The Mail Order American Dream
March 7, 2017 12:39 PM   Subscribe

Kit houses, once a staple of suburbia, were complete, easy-to-assemble houses you could order from a catalog and have shipped via rail to your building site. Via the always-excellent McMansion Hell, you can learn more about the history of mail-order houses in America, and tips and tricks for identifying them in the wild. posted by showbiz_liz (30 comments total) 59 users marked this as a favorite
 
I live in a tiny town in the Midwest that is full of the same Craftsman homes that filled the trendy neighborhoods in Long Beach where I lived fifteen years ago, only in much worse condition and about 1/10th the sale price.

I love them.
posted by annathea at 12:43 PM on March 7, 2017 [8 favorites]


About 25% of the houses in my neighborhood are Sears kit houses. The houses that are not kits are usually from around 1900 (like mine) with a few much newer. The local historical society gives walking tours and points out the different variations on the kits and how and why they were built that way.

I've always been fascinated with buying a house from the Sears catalog. These links are fantastic.
posted by Clinging to the Wreckage at 1:11 PM on March 7, 2017 [2 favorites]




I think I would definitely watch an HGTV show where ordinary schmoes tried to assemble a reproduction of one of these kit houses. Extra difficulty level: using only tools available in 1920.
posted by mhum at 1:13 PM on March 7, 2017 [20 favorites]


I grew up in a Sears Barrington. My room included the closet with the little window you see in the peak over the front door.
posted by Horace Rumpole at 1:18 PM on March 7, 2017 [5 favorites]


I think I would definitely watch an HGTV show where ordinary schmoes tried to assemble a reproduction of one of these kit houses. Extra difficulty level: using only tools available in 1920.

Oh man I need this in my life. (It might be more interesting if it were actual carpenters though - I think regular schmoe plus vintage tools would result in a big pile of wood and nothing else...)
posted by showbiz_liz at 1:24 PM on March 7, 2017 [3 favorites]


My girlfriend in my first year of college lived with three other housemates in a Lustron House. It was set on a concrete slab, was horribly hot in summer, freezing cold in winter, and the combination of the carpet and the metal walls built up some pretty nasty static electricity. Still, it was a pretty cool but of history.
posted by Ghidorah at 1:25 PM on March 7, 2017 [6 favorites]


Everything old is new again. Prefab homes are super cool right now.

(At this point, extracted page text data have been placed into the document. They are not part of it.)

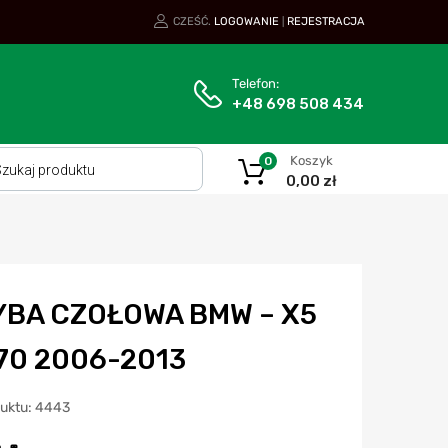
CZEŚĆ.
LOGOWANIE
REJESTRACJA
|
Telefon:
+48 698 508 434
Koszyk
0
0,00
zł
YBA CZOŁOWA BMW – X5
E70 2006-2013
duktu: 4443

That is, unless they're manufactured homes, in which case they are very much uncool. Because god forbid something be both affordable and attractive.

Unless you go IKEA.
posted by leotrotsky at 1:41 PM on March 7, 2017 [6 favorites]


Until recently I lived in a house in Nashville that I think was a kit of some sort, though I haven't figured out what. It's a lot like the Collingwood, but with the rooms laid out a little different. Probably impossible to figure out now.
posted by ghharr at 1:44 PM on March 7, 2017


I lived in a Sears house in Zanesville, OH for a few years. Think it was built around 1916.
posted by bwvol at 1:48 PM on March 7, 2017


There are a couple of books available that are reprints of old Sears kit house catalogs. I enjoyed them immensely when my husband and I were planning to build a house. Very inspirational.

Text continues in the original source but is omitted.